Sent message threads

A similar rule applies to message threads. If a message is classified as spam but belongs to a conversation thread that contains messages in the recipient's Sent Items folder, Stalwart interprets this as a reply to a message the recipient previously sent. Such messages are highly likely to be legitimate, even when their content is short or atypical.

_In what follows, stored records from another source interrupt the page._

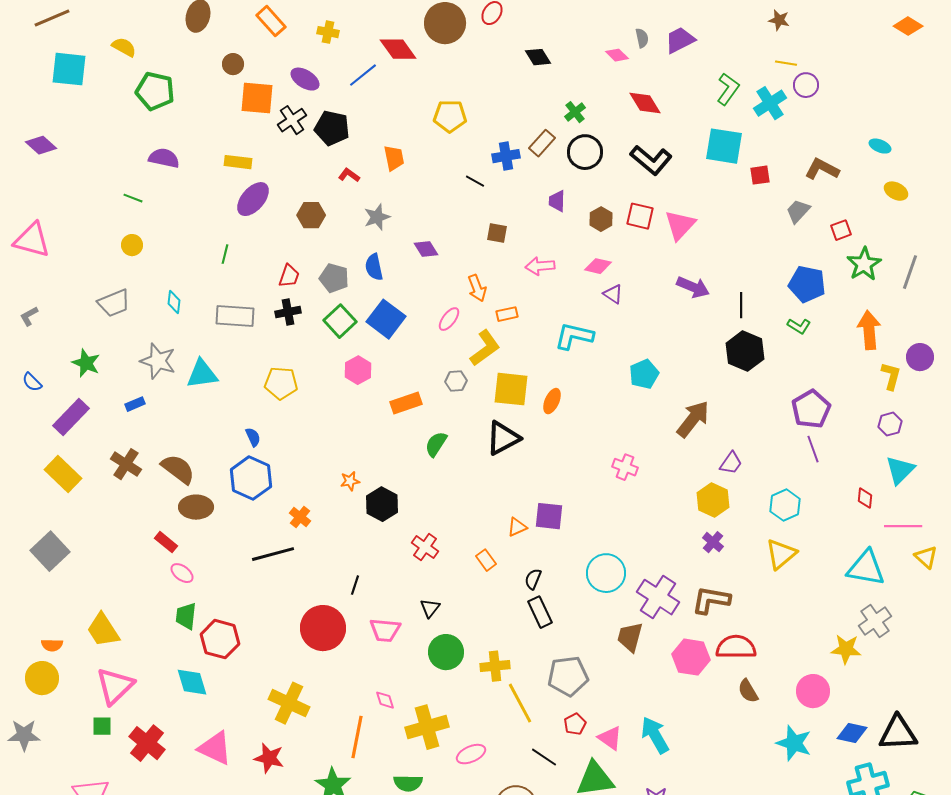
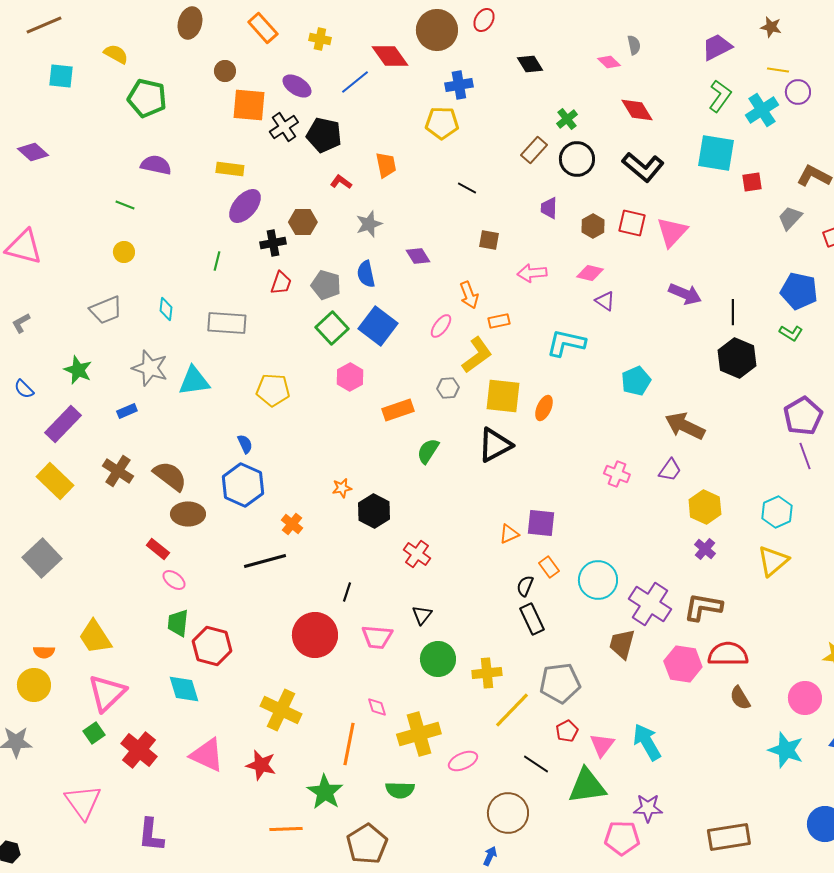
purple trapezoid: (680, 40) -> (717, 47), moved
cyan square: (69, 69) -> (61, 76), size x0.7
blue cross: (506, 156) -> (459, 85), moved
black cross: (288, 312) -> (273, 243), moved
brown arrow: (693, 419) -> (685, 426), turned -102
purple trapezoid: (731, 463) -> (670, 470), moved
orange rectangle: (486, 560) -> (549, 567), moved
yellow line: (520, 703) -> (512, 710), turned 72
green square: (102, 726) -> (94, 733), turned -35
pink triangle: (610, 738) -> (602, 745), turned 32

When this condition is met, the message is automatically added as a ham training sample. This helps the classifier learn conversational patterns and prevents false positives in ongoing exchanges.

Spam traps

Stalwart can automatically learn spam from messages delivered to administrator-defined spam traps, also known as honey pots. A spam trap is an address that is not used for legitimate communication and is intended solely to attract unsolicited messages; any message received at such an address is assumed to be spam with a high degree of confidence.

Messages sent to spam traps are automatically added as spam training samples. This provides a reliable source of high-quality spam data and allows the classifier to learn about new spam campaigns early, often before they reach regular recipients.

DNS block lists

Another source of automatic spam learning is DNS-based block lists. When a message originates from a sender domain or IP address that is listed in multiple DNS block lists, this is treated as strong evidence of spam activity. By default, Stalwart requires the sender to be listed in at least two block lists before this condition is satisfied.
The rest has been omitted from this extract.